Given that the report was not conducted by an international human rights agency but rather a particular country`s government, it is tempting to respond with questions about the United States` own human rights record. This is particularly true when it comes to drone attacks and to torture and extrajudicial detention, especially the continued existence of Guantanamo Bay and its trials by military commissions. But criticism of this kind cannot become an excuse to ignore our own unacceptable human rights record. It is a source of deep shame that anyone is able to declare us among the worst offenders in the world when it comes to protecting the rights of our own citizens.
Missing ministers
THE rule dividing the two items on Dawn` s page 5 on Saturday was not really required. The line is usually there to separate unconnected pieces of news. In this case, the distinction was difficult to make. The page had a five-column picture showing Chaman`s Bibi Tuhiba in her father`s arms along with two other children and a young man. Tuhiba`s claim to fame is that hers is one of the three new polio cases in the locality — this at a time when polio should have been eradicated from the country. And if this reminder of the inability of the government officials to do their duty by the people was not sad enough, to the left of the sombre picture, across the dividing line, was a news story about the truant ministers who find the climb up to the elected upper house in the country all too taxing an exercise to be done regularly. On Friday, as Chairman Farooq Naek called out for ministers, he was lucky to find a couple sitting somewhere in the house. While the chair managed to activate the two ministers at hand by asking them to move to their allotted seats, the duo deserved some credit at least for showing up in a place their cabinet colleagues have routinely found unworthy of their exalted presence.
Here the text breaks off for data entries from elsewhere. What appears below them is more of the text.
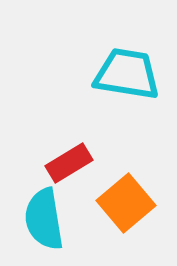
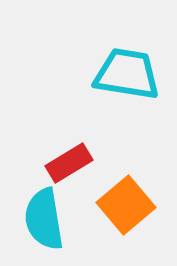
orange square: moved 2 px down
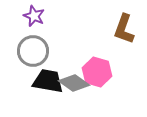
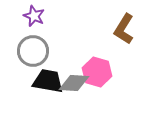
brown L-shape: rotated 12 degrees clockwise
gray diamond: rotated 32 degrees counterclockwise
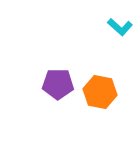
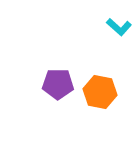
cyan L-shape: moved 1 px left
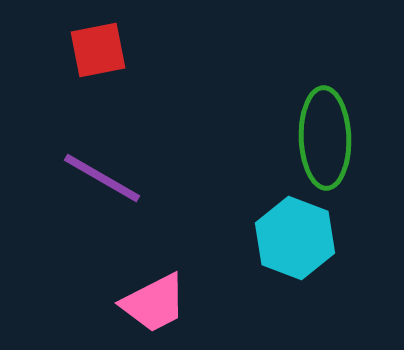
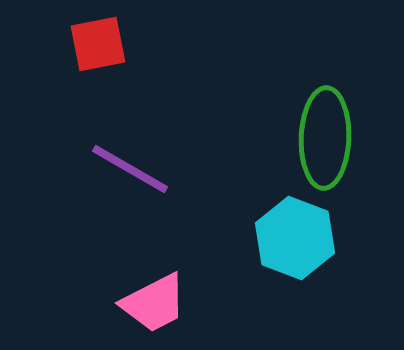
red square: moved 6 px up
green ellipse: rotated 4 degrees clockwise
purple line: moved 28 px right, 9 px up
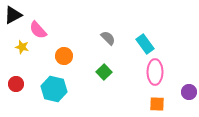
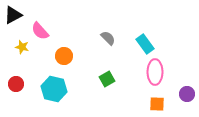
pink semicircle: moved 2 px right, 1 px down
green square: moved 3 px right, 7 px down; rotated 14 degrees clockwise
purple circle: moved 2 px left, 2 px down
If the honourable ministers are put off by the gravity of the business that awaits them in the upper house, they appear to have similar feelings for the more happening lower house of parliament. Concerned — or simply relevant — ministers are often missing from the National Assembly, too, and it is not odd for one cabinet minister to be fielding questions on behalf of another. This betrays a lack of enthusiasm on the part of public representatives to perform in a job that is otherwise so coveted, in which case the rule that divides Tuhiba and the Senate would be justified. Importantly, the cabinet members also stand apart from a prime minister who is much at home at his desk in the house and who swears by the supremacy of parliament.